The rides of their lives

Kiddie-Rides-Singapore

Once a common sight outside stores in Singapore, kiddy rides have lost their space in the city

They come in all shapes and designs, but whether it is a swan, a horse, an elephant, a car, a boat, a scooter, or a spaceship, these machines offer children a ride of their lives. For a few minutes and a small fee, a child would be taken on a journey full of ups and downs (or lefts and rights) and cheerful music music as they made their way to… nowhere. This was the promise of a kiddy ride, a toy that brought joy to children, and relief for parents, as they went about the city.

For over three decades, Woo Hock Trading Co. has been supplying such kiddy rides to businesses in Singapore and the region. Mr Lee Kim Leng, started the business in 1980 after taking over six machines from a previous owner. Starting from a space outside a shop in Toa Payoh, he built up a fleet of over one thousand kiddy rides all across Singapore. Mr Lee’s daughter, Catherine, began helping her father when she turned 20, and over the last two decades, has witnessed the family business ride through the good times and the bad.

“During the golden age, each machine could make a 4-digit sum a month. Now one whole year, maybe I’ll only get fifty dollars,” says Catherine, who is certain the business will end with her.

The iconic round-headed swans on the top right were designed by Woo Hock, according to its owner.
The iconic round-headed swans on the top right were designed by Woo Hock, according to its owner.

According to Catherine, the first half of the ‘90s was the heydays for kiddy rides. Before the 1997 Asian financial crisis, Woo Hock’s rides were commonly seen outside neighbourhood stores and supermarkets such as NTUC FairPrice, Sheng Siong, and Oriental Emporium. Many also found their way to Indonesia, Hong Kong and even Mauritius. Businesses either bought these rides for a few thousand dollars or let Woo Hock place one outside their storefronts and shared the profits.

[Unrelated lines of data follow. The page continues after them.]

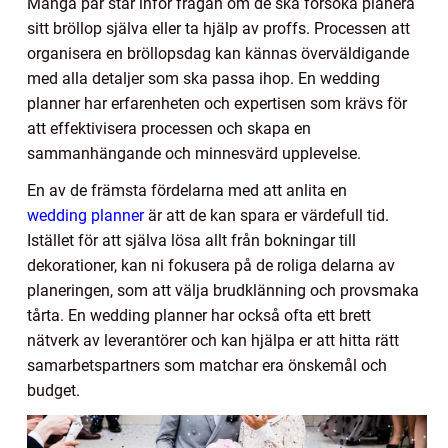
Många par står inför frågan om de ska försöka planera
sitt bröllop själva eller ta hjälp av proffs. Processen att
organisera en bröllopsdag kan kännas överväldigande
med alla detaljer som ska passa ihop. En wedding
planner har erfarenheten och expertisen som krävs för
att effektivisera processen och skapa en
sammanhängande och minnesvärd upplevelse.
En av de främsta fördelarna med att anlita en
wedding planner
är att de kan spara er värdefull tid.
Istället för att själva lösa allt från bokningar till
dekorationer, kan ni fokusera på de roliga delarna av
planeringen, som att välja brudklänning och provsmaka
tårta. En wedding planner har också ofta ett brett
nätverk av leverantörer och kan hjälpa er att hitta rätt
samarbetspartners som matchar era önskemål och
budget.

As the industry was very competitive then, Woo Hock started designing its own rides to stand out from those usually imported from Britain, Germany, Taiwan and Japan. One signature Woo Hock design is the duckling, which still appears on the company’s name card and its fading shop signage. However, this design was later copied by competitors who bought the mould from the manufacturer without their permission. Other rides designed by Woo Hock include models resembling a Vespa scooter and a boat, both which have been very popular with children.

Besides appealing to children, the rides also have to be designed to be safe. Woo Hock only supplies rides made of fibreglass, which last longer and are safer than those made of PVC. Catherine is proud to say that no accidents have happened on Woo Hock’s rides after all these years. Their designs have failed in other ways, however. Inside its shop, where the rides are serviced and stored, sits several rejected models. There is a race car so shallow a child may fall off, and there is a rabbit whose height is such that a child might hit its head on it during a ride. As we pass by another animal-shaped ride, Catherine asks if I could guess what it was.

A Merlion-shaped ride that looked more like a pig, turning away Muslim children especially.
A Merlion-shaped ride that looked more like a pig, turning away Muslim children especially.

“A Cow? A Pig?”

“Aiyoh, you cannot tell?” she said as she giggled embarrassingly. “It’s a Merlion! Don’t look like meh?”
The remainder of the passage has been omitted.